S&WB failed to make needed changes, OIG says
15th August 2016 · 0 Comments
A new report by the New Orleans Office of the Inspector General (OIG) says that the New Orleans Sewerage & Water Board has a lot of room for improvement. The report, “Sanitation Fees Collected by the Sewerage and Water Board — Follow-Up Report,” was released last week and listed several key improvements that need to be made to the way the city agency conducts business.
According to the report, OIG auditors conducted the follow-up to determine the extent to which the City and the S&WB implemented OIG recommendations from its 2013 report. The original report found $8.5 million in unpaid sanitation fees and that neither sanitation nor water services were discontinued for customers who did not pay their sanitation bill.

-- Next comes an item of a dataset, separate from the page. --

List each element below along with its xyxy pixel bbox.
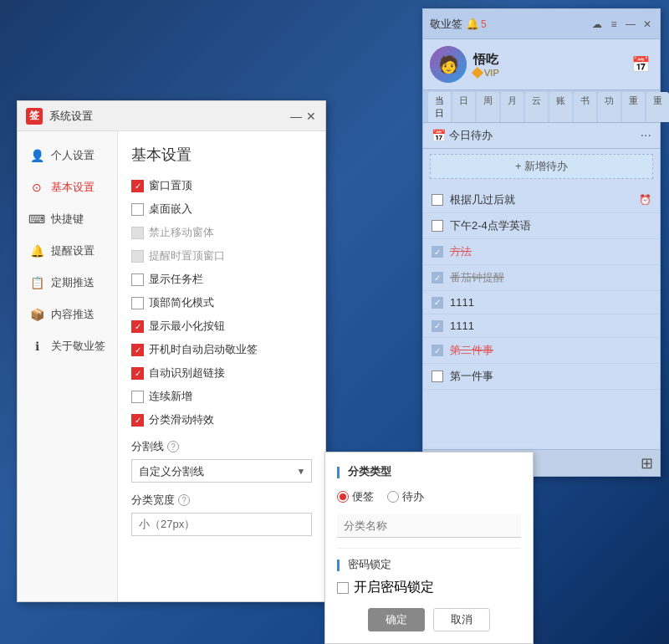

In June 2014 the City authorized the termination of water service for customers with delinquent sanitation fees. However, auditors found that the City did not instruct the S&WB to terminate water services for customers with $7 million in delinquent sanitation fees in 2014.
In the original report, auditors also found that the City did not effective review adjustments to sanitation fees to determine whether they were valid. This practice continued: The City issued $1.4 million in sanitation adjustments in 2014 but still lacked effective controls to mitigate the risk of fraud and errors.
“The amount of uncollected sanitation fees decreased from $8.5 million to $7 million between 2011 and 2014,” Inspector General Ed Quatrevaux, said last week. “But the City failed to exercise its authority to shut off water for non-payment of fees or to improve control over the issuance fee adjustments totaling $1.4 million.”